Peter thrives under Gramp’s care, feeling good enough about life that he no longer has to sleep with a baseball bat (though he keeps it on the floor next to him just in case). One day, however, his school holds a charity drive for war orphans. As Peter stands in front of a poster with a black and white photograph of an “Unidentified War Orphan,” he’s forced to confront the truth about his parents. They died in the London Blitz, and Peter can no longer deny the horrors of war. All of a sudden, war orphans aren’t just “over there,” they are right here, and he is one of them.

O'Brien and Stockwell

Not long after this revelation, he wakes up one morning with bright green hair. Punks with brightly dyed hair turned heads in the 1970s, and it was even more unheard of in the 1940s. Peter is instantly ostracized by people who happily tousled his hair when it was brown. His teacher, Miss Brand (Barbara Hale), tries to make him feel OK about his condition. He may be the only kid in class with green hair, but there’s also only one boy who has red hair. But nothing stops the bullying and name-calling. The world is cruel to those who are different.

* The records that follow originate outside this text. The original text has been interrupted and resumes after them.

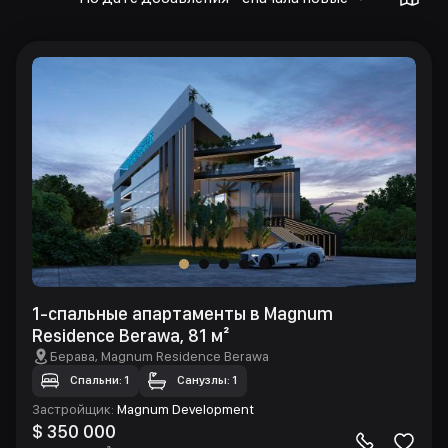
1-спальные апартаменты в Magnum
Residence Berawa, 81 м²
Берава
, Magnum Residence Berawa
Спальни: 1
Санузлы: 1
Застройщик
:
Magnum Development
$ 350 000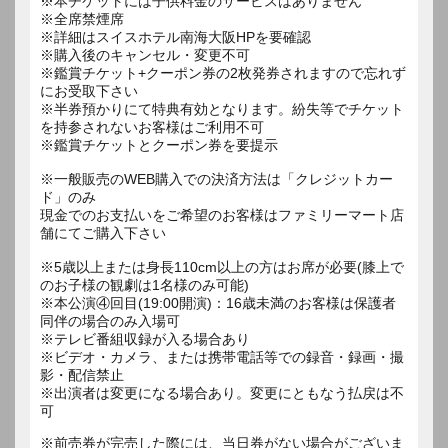
※本チケットには子供料金のサービスはありません
※全席禁煙席
※詳細はスイスホテル南海大阪HPを要確認
※購入後のキャンセル・変更不可
※鑑賞チケット+クーポン券の2枚発券されますので忘れず
にお受取下さい
※半券預かりにて特典有効となります。紛失等でチケット
を持参されないお客様はご利用不可
※鑑賞チケットとクーポン券を要提示
※一般販売のWEB購入での決済方法は「クレジットカー
ド」のみ
現金でのお支払いをご希望のお客様はファミリーマート店
舗にてご購入下さい
※5歳以上または身長110cm以上の方はお席が必要(膝上で
のお子様の観劇は1名様のみ可能)
※本公演④回目(19:00開演)：16歳未満のお客様は保護者
同伴の場合のみ入場可
※テレビ番組収録が入る場合あり
※ビデオ・カメラ、または携帯電話等での録音・録画・撮
影・配信禁止
※出演者は変更になる場合あり。変更にともなう払戻は不
可
※前売券が完売した際には、当日券がない場合がございま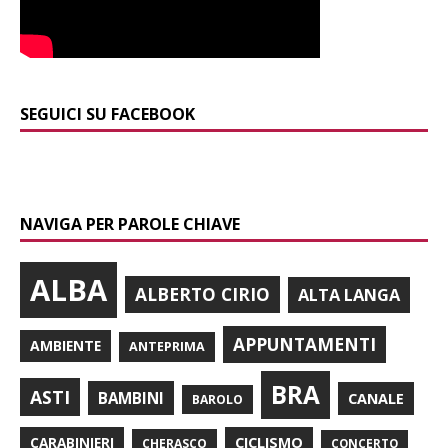
SEGUICI SU FACEBOOK
NAVIGA PER PAROLE CHIAVE
ALBA
ALBERTO CIRIO
ALTA LANGA
APPUNTAMENTI
AMBIENTE
ANTEPRIMA
BRA
ASTI
BAMBINI
CANALE
BAROLO
CARABINIERI
CICLISMO
CHERASCO
CONCERTO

The Boy With Green Hair is told in flashback, as Peter sits in a police station with a shaved head, telling his story to kindly child psychologist Dr. Evans (Robert Ryan). The message of the film might seem simple, but Losey’s direction and Stockwell’s assured performance elevate it to something haunting and strange that can’t be boiled down to a single slogan. It’s a movie that tells a serious, allegorical story about a child that other children can understand.